This article focuses on discussion of congenital rubella syndrome (CRS), also known as congenital German measles or prenatal rubella. The clinical presentation of late-onset rubella syndrome will also be discussed. The foregoing terms may include synonyms, similar disorders, variations in usage, and abbreviations.
Congenital rubella infection classically causes a severe syndrome with multi-organ manifestations encompassing visual, hearing, and neurologic disabilities; it may, however, also present with more subtle findings that can lead to significant diagnostic delays if the treating physician is not familiar with the consequences of maternal rubella infection. Although widespread vaccination programs have significantly reduced the global burden of rubella, rubella remains an important pathogen that remains endemic in many regions of the world, and its varied presentation requires vigilance on behalf of health providers.
• Rubella infection rates and risk of congenital rubella syndrome are highest during the first trimester of pregnancy and during primary infection of the pregnant mother.
• Because the virus may persist for up to 1 year of age, pregnant women should not handle or expose themselves to congenitally infected infants.
• Despite high vaccine coverage, rubella infection persists in unimmunized groups, those with low seroconversion status, or as a result of reinfection.

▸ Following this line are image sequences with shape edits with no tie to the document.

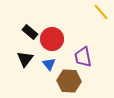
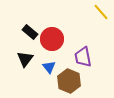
blue triangle: moved 3 px down
brown hexagon: rotated 20 degrees clockwise
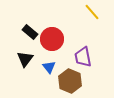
yellow line: moved 9 px left
brown hexagon: moved 1 px right
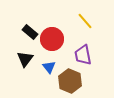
yellow line: moved 7 px left, 9 px down
purple trapezoid: moved 2 px up
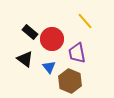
purple trapezoid: moved 6 px left, 2 px up
black triangle: rotated 30 degrees counterclockwise
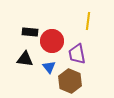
yellow line: moved 3 px right; rotated 48 degrees clockwise
black rectangle: rotated 35 degrees counterclockwise
red circle: moved 2 px down
purple trapezoid: moved 1 px down
black triangle: rotated 30 degrees counterclockwise
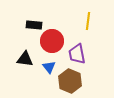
black rectangle: moved 4 px right, 7 px up
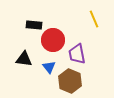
yellow line: moved 6 px right, 2 px up; rotated 30 degrees counterclockwise
red circle: moved 1 px right, 1 px up
black triangle: moved 1 px left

Historical note and terminology
In the mid-18th century, rubella (German measles) was termed "Rötheln" and was considered to be a lesser form of measles or scarlet fever, as symptoms and the associated exanthematous rash were less severe (Wesselhoeft 1947). By the 19th century, Rötheln was formally recognized as a distinct infection and renamed "rubella." An Australian ophthalmologist was the first to note cataracts and heart disease in newborn children of mothers infected during pregnancy (Gregg 1941). Subsequent studies confirmed rubella's teratogenic potential. The viral etiology of rubella was established in 1962 (Parkman et al 1962; Weller and Neva 1962). Diagnostic serologic tests soon followed, and by 1969 live attenuated vaccines were licensed for use.